Using the listing below, select the lines with the word "exness" and copy them.
________________________________________
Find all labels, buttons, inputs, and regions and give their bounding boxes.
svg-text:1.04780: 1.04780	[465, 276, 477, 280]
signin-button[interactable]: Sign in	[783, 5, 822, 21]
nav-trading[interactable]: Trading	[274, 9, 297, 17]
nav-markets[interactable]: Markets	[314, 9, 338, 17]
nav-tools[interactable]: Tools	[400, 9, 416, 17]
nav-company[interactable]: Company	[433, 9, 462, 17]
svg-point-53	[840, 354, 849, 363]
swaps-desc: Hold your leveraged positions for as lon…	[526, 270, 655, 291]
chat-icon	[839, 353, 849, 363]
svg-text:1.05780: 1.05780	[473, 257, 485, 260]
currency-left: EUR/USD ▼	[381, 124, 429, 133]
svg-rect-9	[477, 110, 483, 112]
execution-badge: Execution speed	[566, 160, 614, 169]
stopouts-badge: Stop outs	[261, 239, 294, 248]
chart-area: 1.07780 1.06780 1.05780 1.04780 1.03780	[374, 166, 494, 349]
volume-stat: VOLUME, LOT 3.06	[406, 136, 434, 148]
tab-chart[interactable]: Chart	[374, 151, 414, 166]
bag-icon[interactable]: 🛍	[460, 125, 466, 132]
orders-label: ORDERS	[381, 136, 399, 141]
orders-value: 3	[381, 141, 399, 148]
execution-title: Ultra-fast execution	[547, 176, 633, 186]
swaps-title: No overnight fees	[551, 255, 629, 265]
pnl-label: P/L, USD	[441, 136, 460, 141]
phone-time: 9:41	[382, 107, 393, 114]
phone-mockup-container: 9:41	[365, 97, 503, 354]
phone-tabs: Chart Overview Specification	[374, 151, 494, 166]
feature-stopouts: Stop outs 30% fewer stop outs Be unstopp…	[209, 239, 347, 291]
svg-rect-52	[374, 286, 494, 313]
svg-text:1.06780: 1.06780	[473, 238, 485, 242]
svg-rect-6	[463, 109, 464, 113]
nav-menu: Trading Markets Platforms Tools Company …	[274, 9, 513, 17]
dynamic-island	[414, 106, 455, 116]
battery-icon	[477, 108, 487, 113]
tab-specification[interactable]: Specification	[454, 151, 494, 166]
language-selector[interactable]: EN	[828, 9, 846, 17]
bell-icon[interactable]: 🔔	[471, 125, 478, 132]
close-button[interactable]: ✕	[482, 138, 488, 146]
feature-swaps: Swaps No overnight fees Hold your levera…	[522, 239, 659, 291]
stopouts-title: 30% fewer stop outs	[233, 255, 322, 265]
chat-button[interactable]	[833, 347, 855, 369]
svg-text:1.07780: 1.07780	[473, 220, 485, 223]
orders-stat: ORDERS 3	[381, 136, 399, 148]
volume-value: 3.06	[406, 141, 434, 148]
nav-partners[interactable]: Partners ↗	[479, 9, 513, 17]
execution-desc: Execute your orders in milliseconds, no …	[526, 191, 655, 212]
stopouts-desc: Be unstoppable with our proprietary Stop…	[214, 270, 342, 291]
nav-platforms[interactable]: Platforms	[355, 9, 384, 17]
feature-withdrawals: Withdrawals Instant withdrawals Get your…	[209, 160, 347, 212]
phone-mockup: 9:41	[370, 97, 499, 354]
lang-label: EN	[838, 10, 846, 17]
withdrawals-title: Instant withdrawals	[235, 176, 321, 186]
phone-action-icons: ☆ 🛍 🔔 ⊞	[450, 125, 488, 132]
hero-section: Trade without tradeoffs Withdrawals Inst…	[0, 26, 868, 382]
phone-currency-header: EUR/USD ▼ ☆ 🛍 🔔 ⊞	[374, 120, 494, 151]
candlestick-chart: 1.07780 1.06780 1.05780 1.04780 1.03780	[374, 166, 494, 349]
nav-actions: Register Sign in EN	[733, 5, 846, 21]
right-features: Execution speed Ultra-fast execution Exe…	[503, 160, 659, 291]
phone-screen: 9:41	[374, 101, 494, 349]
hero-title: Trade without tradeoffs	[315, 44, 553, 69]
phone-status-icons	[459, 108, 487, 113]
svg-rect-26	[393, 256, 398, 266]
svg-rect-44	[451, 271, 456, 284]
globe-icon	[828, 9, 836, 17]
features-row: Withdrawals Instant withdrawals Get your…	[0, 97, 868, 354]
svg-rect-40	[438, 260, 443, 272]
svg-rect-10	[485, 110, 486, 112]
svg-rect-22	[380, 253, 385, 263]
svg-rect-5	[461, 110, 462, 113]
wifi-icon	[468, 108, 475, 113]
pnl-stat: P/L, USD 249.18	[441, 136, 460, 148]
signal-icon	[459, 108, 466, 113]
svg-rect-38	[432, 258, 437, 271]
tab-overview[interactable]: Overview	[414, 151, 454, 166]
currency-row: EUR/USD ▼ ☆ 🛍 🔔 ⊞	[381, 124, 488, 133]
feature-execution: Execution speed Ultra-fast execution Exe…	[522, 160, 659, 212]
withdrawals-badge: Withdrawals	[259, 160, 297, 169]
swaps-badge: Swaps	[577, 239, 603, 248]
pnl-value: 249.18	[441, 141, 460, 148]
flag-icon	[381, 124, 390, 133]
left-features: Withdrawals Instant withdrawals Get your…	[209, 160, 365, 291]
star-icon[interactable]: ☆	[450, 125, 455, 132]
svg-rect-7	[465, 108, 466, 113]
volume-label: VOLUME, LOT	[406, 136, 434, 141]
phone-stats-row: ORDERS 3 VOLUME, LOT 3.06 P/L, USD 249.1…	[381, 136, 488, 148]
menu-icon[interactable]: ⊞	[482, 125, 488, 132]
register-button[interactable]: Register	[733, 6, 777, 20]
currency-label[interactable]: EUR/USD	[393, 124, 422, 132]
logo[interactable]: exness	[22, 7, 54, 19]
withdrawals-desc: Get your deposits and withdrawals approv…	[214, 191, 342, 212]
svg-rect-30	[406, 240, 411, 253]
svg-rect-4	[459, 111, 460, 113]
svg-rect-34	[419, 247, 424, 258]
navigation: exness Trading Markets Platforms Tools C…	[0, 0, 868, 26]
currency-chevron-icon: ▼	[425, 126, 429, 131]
________________________________________
Task solution:
logo[interactable]: exness	[22, 7, 54, 19]
navigation: exness Trading Markets Platforms Tools C…	[0, 0, 868, 26]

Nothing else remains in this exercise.